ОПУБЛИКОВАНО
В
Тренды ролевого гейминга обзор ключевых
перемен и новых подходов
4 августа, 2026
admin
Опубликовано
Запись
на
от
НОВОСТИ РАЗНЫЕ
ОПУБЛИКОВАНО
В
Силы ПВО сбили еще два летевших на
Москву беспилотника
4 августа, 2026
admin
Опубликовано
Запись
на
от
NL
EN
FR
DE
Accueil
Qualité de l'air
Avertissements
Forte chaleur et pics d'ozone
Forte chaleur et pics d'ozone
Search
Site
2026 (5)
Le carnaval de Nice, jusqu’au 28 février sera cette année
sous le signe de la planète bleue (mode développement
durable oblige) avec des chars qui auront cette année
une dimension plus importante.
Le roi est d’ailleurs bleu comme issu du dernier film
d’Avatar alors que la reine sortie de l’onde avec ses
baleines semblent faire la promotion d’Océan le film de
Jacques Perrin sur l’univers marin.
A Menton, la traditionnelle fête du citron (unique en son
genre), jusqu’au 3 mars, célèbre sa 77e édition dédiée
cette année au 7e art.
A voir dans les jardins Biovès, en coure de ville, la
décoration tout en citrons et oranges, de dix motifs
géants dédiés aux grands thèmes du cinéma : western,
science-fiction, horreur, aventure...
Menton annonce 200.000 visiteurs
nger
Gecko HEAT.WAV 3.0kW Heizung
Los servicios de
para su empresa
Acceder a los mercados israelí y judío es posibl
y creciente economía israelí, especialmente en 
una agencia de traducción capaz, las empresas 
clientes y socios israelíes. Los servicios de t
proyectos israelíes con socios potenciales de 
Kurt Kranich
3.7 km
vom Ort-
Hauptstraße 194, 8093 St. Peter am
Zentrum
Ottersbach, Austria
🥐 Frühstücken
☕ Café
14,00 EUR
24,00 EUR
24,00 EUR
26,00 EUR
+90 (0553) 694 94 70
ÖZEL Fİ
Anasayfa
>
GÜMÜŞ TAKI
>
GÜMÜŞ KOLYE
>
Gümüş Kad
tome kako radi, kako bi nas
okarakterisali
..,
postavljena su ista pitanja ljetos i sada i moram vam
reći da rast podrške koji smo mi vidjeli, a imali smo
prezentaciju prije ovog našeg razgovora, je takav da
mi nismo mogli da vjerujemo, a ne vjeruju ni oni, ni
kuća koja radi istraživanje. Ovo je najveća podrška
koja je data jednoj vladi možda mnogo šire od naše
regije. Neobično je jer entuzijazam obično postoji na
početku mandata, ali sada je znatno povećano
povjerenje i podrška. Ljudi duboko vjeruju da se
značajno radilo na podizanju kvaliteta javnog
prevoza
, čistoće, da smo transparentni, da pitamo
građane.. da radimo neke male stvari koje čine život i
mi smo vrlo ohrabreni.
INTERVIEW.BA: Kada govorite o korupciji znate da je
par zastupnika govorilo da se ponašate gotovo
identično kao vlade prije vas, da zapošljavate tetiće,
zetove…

## Assignment
Set down each entry exactly as it appears above.

## Response area
ОПУБЛИКОВАНО
В
Тренды ролевого гейминга обзор ключевых
перемен и новых подходов
4 августа, 2026
admin
Опубликовано
Запись
на
от
НОВОСТИ РАЗНЫЕ
ОПУБЛИКОВАНО
В
Силы ПВО сбили еще два летевших на
Москву беспилотника
4 августа, 2026
admin
Опубликовано
Запись
на
от
NL
EN
FR
DE
Accueil
Qualité de l'air
Avertissements
Forte chaleur et pics d'ozone
Forte chaleur et pics d'ozone
Search
Site
2026 (5)
Le carnaval de Nice, jusqu’au 28 février sera cette année
sous le signe de la planète bleue (mode développement
durable oblige) avec des chars qui auront cette année
une dimension plus importante.
Le roi est d’ailleurs bleu comme issu du dernier film
d’Avatar alors que la reine sortie de l’onde avec ses
baleines semblent faire la promotion d’Océan le film de
Jacques Perrin sur l’univers marin.
A Menton, la traditionnelle fête du citron (unique en son
genre), jusqu’au 3 mars, célèbre sa 77e édition dédiée
cette année au 7e art.
A voir dans les jardins Biovès, en coure de ville, la
décoration tout en citrons et oranges, de dix motifs
géants dédiés aux grands thèmes du cinéma : western,
science-fiction, horreur, aventure...
Menton annonce 200.000 visiteurs
nger
Gecko HEAT.WAV 3.0kW Heizung
Los servicios de
para su empresa
Acceder a los mercados israelí y judío es posibl
y creciente economía israelí, especialmente en 
una agencia de traducción capaz, las empresas 
clientes y socios israelíes. Los servicios de t
proyectos israelíes con socios potenciales de 
Kurt Kranich
3.7 km
vom Ort-
Hauptstraße 194, 8093 St. Peter am
Zentrum
Ottersbach, Austria
🥐 Frühstücken
☕ Café
14,00 EUR
24,00 EUR
24,00 EUR
26,00 EUR
+90 (0553) 694 94 70
ÖZEL Fİ
Anasayfa
>
GÜMÜŞ TAKI
>
GÜMÜŞ KOLYE
>
Gümüş Kad
tome kako radi, kako bi nas
okarakterisali
..,
postavljena su ista pitanja ljetos i sada i moram vam
reći da rast podrške koji smo mi vidjeli, a imali smo
prezentaciju prije ovog našeg razgovora, je takav da
mi nismo mogli da vjerujemo, a ne vjeruju ni oni, ni
kuća koja radi istraživanje. Ovo je najveća podrška
koja je data jednoj vladi možda mnogo šire od naše
regije. Neobično je jer entuzijazam obično postoji na
početku mandata, ali sada je znatno povećano
povjerenje i podrška. Ljudi duboko vjeruju da se
značajno radilo na podizanju kvaliteta javnog
prevoza
, čistoće, da smo transparentni, da pitamo
građane.. da radimo neke male stvari koje čine život i
mi smo vrlo ohrabreni.
INTERVIEW.BA: Kada govorite o korupciji znate da je
par zastupnika govorilo da se ponašate gotovo
identično kao vlade prije vas, da zapošljavate tetiće,
zetove…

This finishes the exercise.